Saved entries
========================================================================
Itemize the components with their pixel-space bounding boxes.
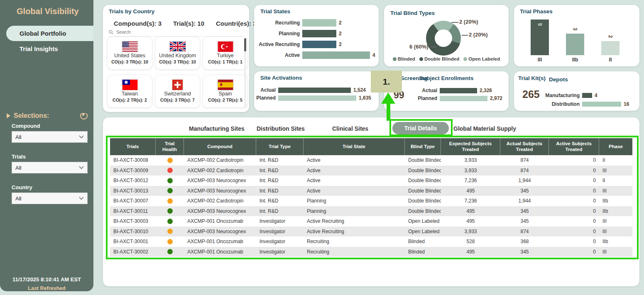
bar-manufacturing[interactable] xyxy=(582,93,592,98)
bar-planned[interactable] xyxy=(278,95,356,101)
annotation-step-box: 1. xyxy=(371,71,402,93)
reset-filters-button[interactable] xyxy=(80,112,88,119)
bar-actual[interactable] xyxy=(440,88,477,93)
es-flag-icon xyxy=(203,79,247,90)
bar-recruiting[interactable] xyxy=(302,19,336,27)
country-tile-stats: CO(s): 2 TR(s): 5 xyxy=(203,98,247,102)
country-scrollbar xyxy=(244,38,246,108)
legend-label: Blinded xyxy=(398,56,415,61)
tr-flag-icon xyxy=(203,41,247,52)
filter-value: All xyxy=(15,165,21,171)
legend-item-double-blinded: Double Blinded xyxy=(419,56,459,61)
country-tile-turkiye[interactable]: TurkiyeCO(s): 1 TR(s): 1 xyxy=(203,37,248,70)
bar-value: 4 xyxy=(372,52,375,58)
us-flag-icon xyxy=(108,41,152,52)
filter-panel: CompoundAllTrialsAllCountryAll xyxy=(0,123,93,215)
phase-bar-iii[interactable]: 5 xyxy=(531,20,549,55)
filter-value: All xyxy=(15,134,21,140)
trial-states-chart: Recruiting2Planning2Active Recruiting2Ac… xyxy=(258,19,375,62)
legend-dot xyxy=(463,57,467,61)
bar-value: 2 xyxy=(339,31,342,37)
bar-label: Distribution xyxy=(545,101,580,107)
scrollbar-thumb[interactable] xyxy=(244,38,246,51)
bar-value: 2 xyxy=(339,20,342,26)
blind-types-legend: BlindedDouble BlindedOpen Labeled xyxy=(384,56,509,61)
bar-active[interactable] xyxy=(302,51,370,59)
tw-flag-icon xyxy=(108,79,152,90)
annotation-rect-table xyxy=(106,136,639,259)
tab-manufacturing-sites[interactable]: Manufacturing Sites xyxy=(189,125,245,132)
chevron-right-icon xyxy=(7,113,10,118)
last-refreshed-label: Last Refreshed xyxy=(0,285,93,291)
annotation-arrow-shaft xyxy=(387,103,390,121)
trials-by-country-title: Trials by Country xyxy=(109,8,154,15)
bar-label: Actual xyxy=(418,88,437,93)
trial-count: Trial(s): 10 xyxy=(173,20,204,27)
phase-axis-label: III xyxy=(531,57,549,63)
uk-flag-icon xyxy=(155,41,200,52)
bar-planning[interactable] xyxy=(302,30,336,37)
tab-distribution-sites[interactable]: Distribution Sites xyxy=(257,125,305,132)
country-search xyxy=(109,29,242,37)
country-tile-spain[interactable]: SpainCO(s): 2 TR(s): 5 xyxy=(203,75,248,108)
selections-label: Selections: xyxy=(14,112,49,119)
country-tile-switzerland[interactable]: SwitzerlandCO(s): 3 TR(s): 7 xyxy=(155,75,200,108)
sidebar-item-global-portfolio[interactable]: Global Portfolio xyxy=(6,26,93,41)
trial-states-title: Trial States xyxy=(260,8,290,15)
annotation-arrow-head xyxy=(381,93,395,104)
tab-global-material-supply[interactable]: Global Material Supply xyxy=(453,125,516,132)
filter-dropdown-compound[interactable]: All xyxy=(12,131,88,143)
legend-label: Open Labeled xyxy=(468,56,500,61)
annotation-rect-tab xyxy=(389,119,453,136)
country-name: Turkiye xyxy=(203,53,247,59)
chevron-down-icon xyxy=(79,197,84,200)
country-tile-united-states[interactable]: United StatesCO(s): 3 TR(s): 10 xyxy=(107,37,152,70)
bar-value: 2,326 xyxy=(480,88,492,93)
bar-value: 1,635 xyxy=(359,95,371,101)
bar-planned[interactable] xyxy=(440,96,487,101)
sidebar-item-trial-insights[interactable]: Trial Insights xyxy=(0,41,93,56)
chevron-down-icon xyxy=(79,135,84,139)
callout-line xyxy=(451,22,458,23)
sidebar-nav: Global PortfolioTrial Insights xyxy=(0,26,93,56)
bar-value: 1,524 xyxy=(353,87,366,93)
bar-label: Actual xyxy=(255,87,276,93)
search-icon xyxy=(109,30,113,34)
tab-clinical-sites[interactable]: Clinical Sites xyxy=(332,125,368,132)
phase-axis-label: IIb xyxy=(566,57,584,63)
filter-dropdown-country[interactable]: All xyxy=(12,193,88,204)
phase-bar-ii[interactable]: 2 xyxy=(601,41,620,55)
selections-header: Selections: xyxy=(7,112,88,119)
trial-phases-chart: 532 xyxy=(531,20,620,55)
country-name: United States xyxy=(108,53,152,59)
bar-value: 2,972 xyxy=(490,95,502,101)
country-tile-stats: CO(s): 3 TR(s): 10 xyxy=(108,59,152,64)
legend-label: Double Blinded xyxy=(424,56,459,61)
blind-types-donut[interactable] xyxy=(426,21,461,56)
phase-bar-value: 5 xyxy=(537,23,543,26)
trial-kits-value: 265 xyxy=(522,88,540,100)
bar-label: Active xyxy=(258,52,300,58)
ch-flag-icon xyxy=(155,79,200,90)
bar-active-recruiting[interactable] xyxy=(302,41,336,48)
callout-line xyxy=(462,35,468,36)
filter-label-compound: Compound xyxy=(12,123,93,129)
filter-label-country: Country xyxy=(12,184,93,190)
bar-value: 4 xyxy=(595,93,597,98)
bar-actual[interactable] xyxy=(278,88,351,93)
bar-distribution[interactable] xyxy=(582,102,621,107)
phase-bar-iib[interactable]: 3 xyxy=(566,34,584,55)
trial-phases-axis: IIIIIbII xyxy=(531,57,620,63)
bar-label: Recruiting xyxy=(258,20,300,26)
bar-label: Planned xyxy=(255,95,276,101)
country-stats: Compound(s): 3 Trial(s): 10 Countri(es):… xyxy=(114,20,260,27)
sidebar: Global Visibility Global PortfolioTrial … xyxy=(0,0,93,291)
search-input[interactable] xyxy=(115,29,233,35)
country-tile-stats: CO(s): 3 TR(s): 10 xyxy=(155,59,200,64)
filter-dropdown-trials[interactable]: All xyxy=(12,162,88,173)
country-name: Spain xyxy=(203,91,247,97)
callout-line xyxy=(430,46,436,47)
country-tile-taiwan[interactable]: TaiwanCO(s): 2 TR(s): 2 xyxy=(107,75,152,108)
depots-chart: Manufacturing4Distribution16 xyxy=(545,93,629,110)
country-tile-united-kingdom[interactable]: United KingdomCO(s): 3 TR(s): 10 xyxy=(155,37,200,70)
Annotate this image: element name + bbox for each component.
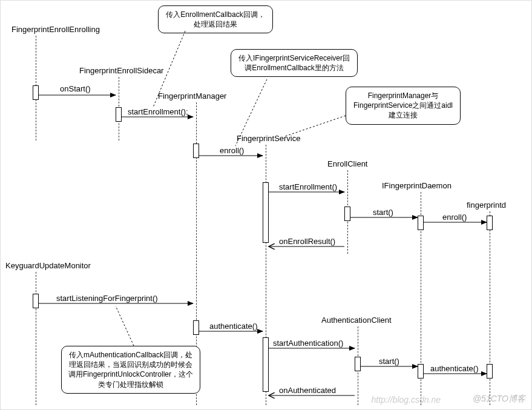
activation xyxy=(193,320,199,335)
msg-onauthenticated: onAuthenticated xyxy=(279,386,336,395)
activation xyxy=(344,207,350,221)
lifeline-bar xyxy=(36,272,36,405)
activation xyxy=(33,294,39,308)
activation xyxy=(418,364,424,379)
svg-line-2 xyxy=(285,116,346,136)
lifeline-head-fs: FingerprintService xyxy=(237,134,301,143)
msg-startauth: startAuthentication() xyxy=(273,339,343,348)
lifeline-head-kum: KeyguardUpdateMonitor xyxy=(5,261,91,270)
activation xyxy=(193,144,199,158)
note-auth-callback: 传入mAuthenticationCallback回调，处理返回结果，当返回识别… xyxy=(61,346,200,394)
lifeline-head-fes: FingerprintEnrollSidecar xyxy=(79,66,163,75)
msg-start2: start() xyxy=(379,357,399,366)
lifeline-head-ifd: IFingerprintDaemon xyxy=(382,181,452,190)
activation xyxy=(418,216,424,230)
sequence-diagram: FingerprintEnrollEnrolling FingerprintEn… xyxy=(0,0,532,410)
activation xyxy=(263,182,269,243)
watermark-url: http://blog.csdn.ne xyxy=(372,395,441,405)
watermark-brand: @51CTO博客 xyxy=(473,394,525,405)
msg-start1: start() xyxy=(373,208,393,217)
note-ifingerprint-receiver: 传入IFingerprintServiceReceiver回调Enrollmen… xyxy=(231,49,358,77)
note-enrollment-callback: 传入EnrollmentCallback回调，处理返回结果 xyxy=(158,5,273,33)
note-aidl: FingerprintManager与FingerprintService之间通… xyxy=(346,87,461,125)
lifeline-head-fee: FingerprintEnrollEnrolling xyxy=(11,25,100,34)
msg-startenrollment1: startEnrollment(); xyxy=(128,107,188,116)
activation xyxy=(33,85,39,100)
lifeline-head-ec: EnrollClient xyxy=(327,159,367,168)
msg-authenticate1: authenticate() xyxy=(209,322,258,331)
lifeline-head-fm: FingerprintManager xyxy=(158,91,226,101)
lifeline-head-fpd: fingerprintd xyxy=(467,200,506,210)
lifeline-head-ac: AuthenticationClient xyxy=(321,316,392,325)
msg-enroll1: enroll() xyxy=(220,146,244,155)
msg-startlistening: startListeningForFingerprint() xyxy=(56,294,158,303)
activation xyxy=(355,357,361,371)
msg-startenrollment2: startEnrollment() xyxy=(279,182,337,191)
activation xyxy=(487,216,493,230)
msg-onstart: onStart() xyxy=(60,84,91,93)
svg-line-3 xyxy=(116,306,134,346)
msg-authenticate2: authenticate() xyxy=(430,364,479,373)
activation xyxy=(116,107,122,122)
activation xyxy=(487,364,493,379)
msg-onenrollresult: onEnrollResult() xyxy=(279,237,335,246)
msg-enroll2: enroll() xyxy=(442,213,467,222)
activation xyxy=(263,337,269,392)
========================================================================
If a line of the records includes the string "sidebar", copy it out.

sidebar-item-global-portfolio[interactable]: Global Portfolio xyxy=(6,26,93,41)
sidebar-item-trial-insights[interactable]: Trial Insights xyxy=(0,41,93,56)
sidebar-nav: Global PortfolioTrial Insights xyxy=(0,26,93,56)
sidebar: Global Visibility Global PortfolioTrial … xyxy=(0,0,93,291)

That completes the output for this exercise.